Thursday, February 2, 2012

Looking Back

A year ago today I was in Korea. It is strange for me to think about it. Friends have told me they just had the coldest day in Korea in fifty-five years. This makes me think of my grandfather, the cold Korean winter. He was shipped off to Korea to serve in the war just before the cease-fire. When I hear him talk about Korea, the place he describes is entirely alien to me. I think about those army tents with their wood burning stoves. I think about the Koreans coming home from the traditional markets, taking their wet shoes off in the doorways of a chibi, a Korean traditional home. I think about the soldiers standing in the cold, young men smoking cigarettes, staring out at the mountains, staring with a mutual bewilderment into the eyes of the locals, wondering about their wives and their family on the other side of the planet, wondering about the lives and families so inaccessible, bustling about the army base. My grandfather talks about the young Korean boys who would do anything for a dollar. Now, two dollar bills are something banks give out for free. Businesses display them in frames by the front door, the American currency acting as some strange marker of beginnings, somehow now ubiquitous. Sixty years ago, the future was so uncertain. Outside of their vast arsenal, Koreans were living life as they had for hundreds of years.
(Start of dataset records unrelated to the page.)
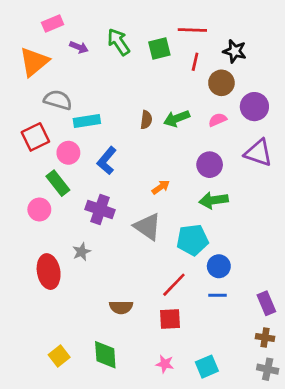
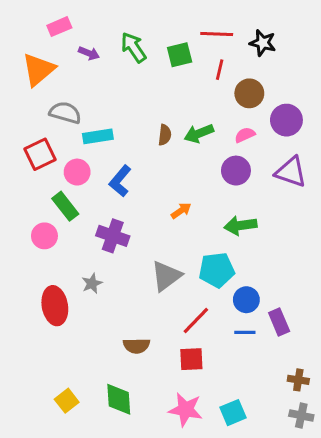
black star: (235, 51) -> (263, 43), moved
purple circle: (210, 165) -> (236, 171), moved
gray triangle: (148, 227) -> (166, 276), moved, turned 48
purple rectangle: (266, 303) -> (279, 322), moved
pink star: (165, 364) -> (185, 410), size x1.6

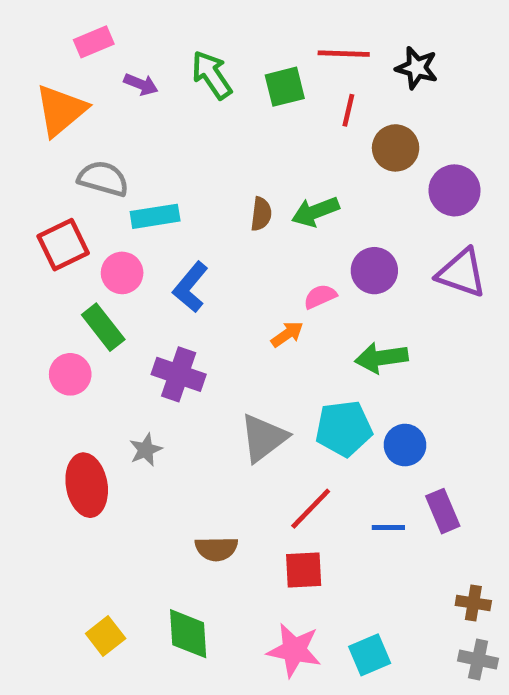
pink semicircle: (245, 135) -> (320, 297), moved
blue circle: (246, 300) -> (405, 445), moved

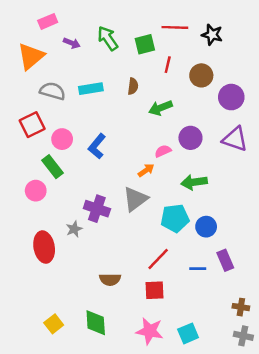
red line: (348, 110) -> (168, 65), moved
brown semicircle: (261, 214) -> (133, 86), moved
cyan rectangle: (155, 216) -> (91, 89), moved
purple cross: (179, 374) -> (97, 209), moved
gray triangle: (264, 438) -> (135, 199), moved

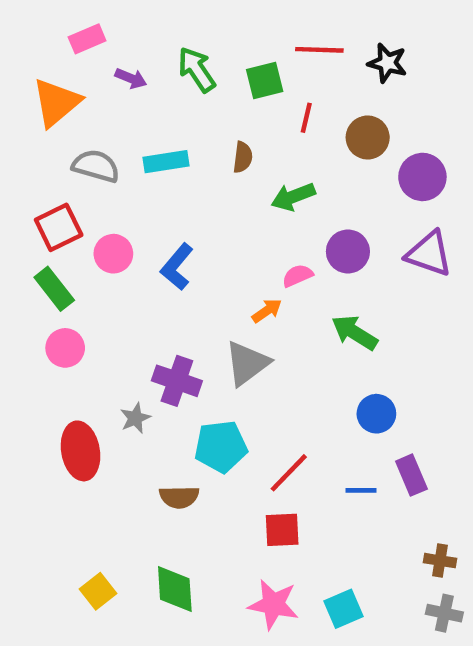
green rectangle: (53, 167) -> (54, 289), moved
green arrow: (194, 182) -> (354, 333), turned 40
cyan pentagon: (175, 218) -> (221, 447), moved
brown semicircle: (110, 279) -> (179, 497), moved

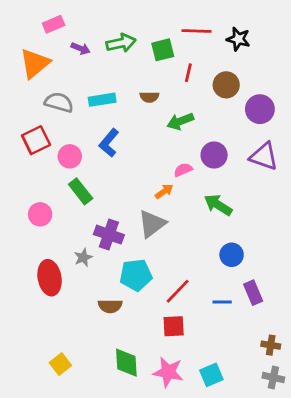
green arrow: (197, 70) -> (121, 43), turned 112
brown semicircle: (243, 157) -> (149, 97), turned 84
blue L-shape: (177, 267) -> (109, 143), moved
green rectangle: (54, 289) -> (81, 191), moved
green diamond: (175, 589) -> (126, 363), moved

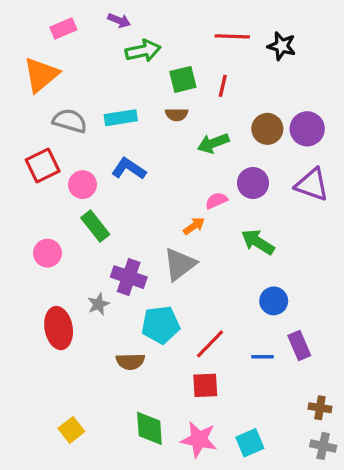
purple arrow: (81, 48) -> (119, 20), moved
green square: (163, 50) -> (183, 79), moved
brown circle: (226, 85) -> (267, 129), moved
blue L-shape: (109, 143) -> (129, 169), turned 84

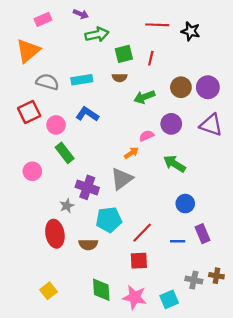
red ellipse: (59, 328) -> (55, 234), moved
gray cross: (323, 446) -> (194, 280), moved

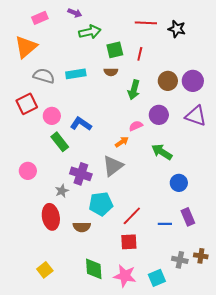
green arrow: (144, 97) -> (134, 90), turned -54
blue L-shape: (87, 114) -> (81, 124), moved
pink circle: (32, 171) -> (28, 171), moved
blue circle: (185, 204) -> (179, 183), moved

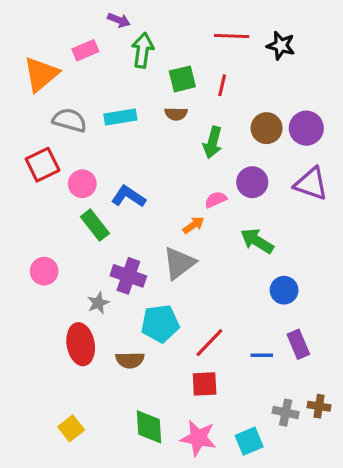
pink rectangle: (40, 18) -> (85, 50), moved
green arrow: (90, 32) -> (143, 50), turned -70

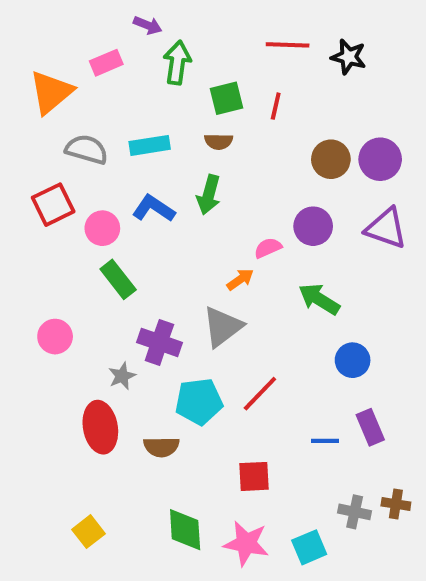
green arrow: (213, 142) -> (209, 195), moved
blue L-shape: (128, 196) -> (154, 208), moved
red line: (209, 343) -> (260, 394), moved

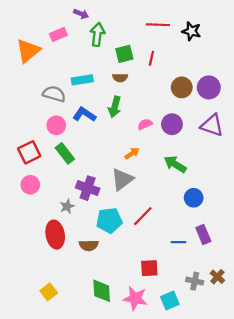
gray semicircle: (87, 149) -> (54, 94), moved
red square: (53, 205) -> (29, 152), moved
pink semicircle: (268, 248) -> (145, 124), moved
red square: (254, 476) -> (149, 268), moved
brown cross: (396, 504) -> (217, 277), turned 32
Very little Western influence touched the country, until the Americans came and brought hotdogs and cola, phones and computers, movies and English books. Even the lines that divided their country, the political lines, were imposed on them by the outside world. Now, Seoul seems to stretch down the whole peninsula. Everything seems plastic. The whole country is constantly renewed, faster, brighter, bigger, higher. People call dwarfing, cookie-cutter arrangements of highrises "the country," as if in Korea there were only tall buildings and wilderness, and anything but a street inundated with people was a farm. Even the farming takes place in between twenty-story buildings. The woman on the edge of my block farmed an empty lot in my first spring. She grew sweet potatoes, peppers, garlic. She raked the piles of garbage deposited over the winter into a pile, separated the plastic and the electronics from the things she could burn and set a fire before the thaw.